Monday, June 4, 2018

Greetings from the smallest cruise ship

We are under way in Exuma Sound, en route to Cape Eleuthera. It's been an interesting couple of days. We had a good time at Cat and Little San Salvador islands, but it's time to move along. I want to have plenty of buffer before my Sunday flight out of Nassau.

Vector, alone at anchor in West Bay, Little San Salvador.

We arrived at Arthurs Town before 2pm and set the hook off the town dock (map). As we feared, there was a good deal of swell out of the south, since winds had begun clocking around south from east. Reviews said this anchorage was untenable in swell, and when we arrived we could see a pair of small sailboats pitching rather violently.

Fortunately, wind and swell were from very nearly identical directions. Pointed directly into it, the motion on Vector was not bad at all, and we decided we could just stay put. Getting ashore, however, would be another matter. That same swell was crashing into the shoreline along the entire town, and up against the concrete remains of the town dock. Making matters worse, the shoreline is rocky and what little beach exists is well-guarded by stray rocks.

Seas too rough for a tender landing, either at the dock or the beach.

We spent considerable time staring at the shoreline through binoculars, looking at satellite photos, and reading notes from other cruisers before deciding that landing the tender was too risky. Anchored just 500 feet from shore, however, we figured we could paddle ashore in our inflatable kayak. That can be a wet experience, especially in surf, and so we opted to just go once, waiting until we were ready to head over to the rake and scrape festival.

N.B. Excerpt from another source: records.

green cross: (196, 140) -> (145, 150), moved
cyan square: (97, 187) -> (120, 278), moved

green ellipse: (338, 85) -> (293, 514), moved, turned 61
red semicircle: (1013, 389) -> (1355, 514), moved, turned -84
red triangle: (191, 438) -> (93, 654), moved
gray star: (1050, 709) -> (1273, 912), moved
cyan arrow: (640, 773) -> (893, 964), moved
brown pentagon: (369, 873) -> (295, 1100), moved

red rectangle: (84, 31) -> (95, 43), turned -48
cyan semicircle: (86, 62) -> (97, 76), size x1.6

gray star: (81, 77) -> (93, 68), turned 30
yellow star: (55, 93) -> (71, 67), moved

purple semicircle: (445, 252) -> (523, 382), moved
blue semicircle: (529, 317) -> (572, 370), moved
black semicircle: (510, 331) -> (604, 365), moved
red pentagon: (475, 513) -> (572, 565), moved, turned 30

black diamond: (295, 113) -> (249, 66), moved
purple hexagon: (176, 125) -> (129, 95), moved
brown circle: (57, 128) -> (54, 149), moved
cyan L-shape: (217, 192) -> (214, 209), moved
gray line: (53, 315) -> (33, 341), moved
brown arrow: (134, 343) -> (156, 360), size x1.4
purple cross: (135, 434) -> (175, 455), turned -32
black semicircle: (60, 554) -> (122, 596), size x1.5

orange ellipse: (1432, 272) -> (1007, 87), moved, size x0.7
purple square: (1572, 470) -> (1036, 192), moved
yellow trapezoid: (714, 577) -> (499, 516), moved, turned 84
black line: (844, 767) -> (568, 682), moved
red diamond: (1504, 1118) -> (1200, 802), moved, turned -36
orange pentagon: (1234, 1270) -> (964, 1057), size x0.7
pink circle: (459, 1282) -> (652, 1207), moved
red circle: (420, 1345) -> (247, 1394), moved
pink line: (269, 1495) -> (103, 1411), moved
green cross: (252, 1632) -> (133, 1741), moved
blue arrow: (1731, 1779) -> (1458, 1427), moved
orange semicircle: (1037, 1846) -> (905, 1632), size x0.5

We landed the kayak without incident on the beach nearest the airport access road, just a bit after 6pm. It was a short walk to the festival marketplace at the airport, and we could hear music emanating from there as soon as we landed. We arrived at the festival grounds about 6:20, a bit late, so we thought, for the 6pm scheduled start of the Battle of the Bands.

Vector (and some sailboats) anchored at Arthurs Town, as seen from our kayak landing on the beach.

The music we heard turned out to be recorded. The stage was empty, and the festival park had perhaps three dozen people milling around. We're used to things happening on "island time" and so we thought nothing of this at all. We found the beer stand right away, but before we could even buy a beer we were each being hit up by several young contestants in the Little Miss Cat Island beauty pageant. We ended up sponsoring each contestant for a dollar apiece.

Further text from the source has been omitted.